Friday June 15th             7:30pm                                                   $10

Please join us at Rhizome on June 15th as percussionist William Hooker, the genre-bending free jazz legend, will improvise a live soundtrack to the Japanese avant-garde cinema masterpiece "A Page of Madness".

About William Hooker:

William Hooker is an artistic whole, a vast circle of vision and execution.  A body of uninterrupted work beginning in the mid-seventies defines him as one of the most important composers and players in jazz.  As bandleader, Hooker has fielded ensembles in an incredibly diverse array of configurations.  Each collaboration has brought a serious investigation of his compositional agenda and the science of the modern drum kit.  As a player, Hooker has long been known for the persuasive power of his relationship with his instrument.  His work is frequently grounded in a narrative context.  Whether set against a silent film or anchored by a poetic theme, Hooker brings dramatic tension and human warmth to avant-garde jazz.  His ability to find fertile ground for moving music in a variety of settings that obliterate genre distinctions offers a much-needed statement of social optimism in the arts.  A disciplined, adaptive, and energetic approach to his medium insures that the oeuvre of William Hooker will continue to grow thicker and richer.  William Hooker has released more than 40 critically acclaimed CDs.  As a composer, he has received commissions from Meet the Composer, the NY State Council on the Arts, Real Art Ways, Walker Arts Center and others.

About the film:

Since the vast majority of Japanese films from the silent era are lost, the existence of a film as unusual and important as A Page of Madness (Kurutta ichipeiji, 1926) is a real stroke of luck. With its bold and striking visual style, its ambiguous (and, on first viewing, perhaps almost incomprehensible) narrative, and its close connections to the most progressive thinking about film of its day, it's no wonder that A Page of Madness has become one of the most discussed and debated of Japanese films.

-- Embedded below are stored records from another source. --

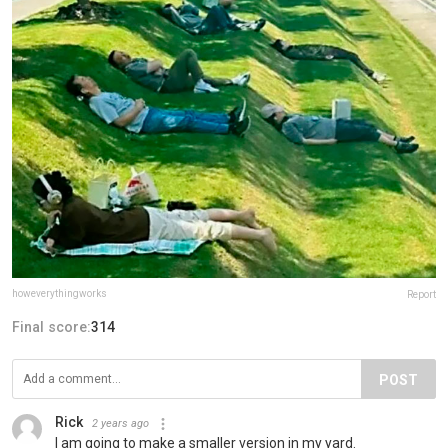
howeverythingworks
Report
Final score:
314
POST
Rick
2 years ago
I am going to make a smaller version in my yard.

A Page of Madness is a masterpiece of Japanese avant-garde cinema. A nightmarish fantasy that threatens to overwhelm its audience, its searing, fevered imagery bombards you from the opening minutes and in an unrelenting wave of bravura filmmaking and refuses to stop until the closing credits. Made in 1926, but thought lost until an incomplete print resurfaced in the early ‘70s, Teinosuke Kinugasa’s surrealist classic is one of the most startling and expressive films of the silent era.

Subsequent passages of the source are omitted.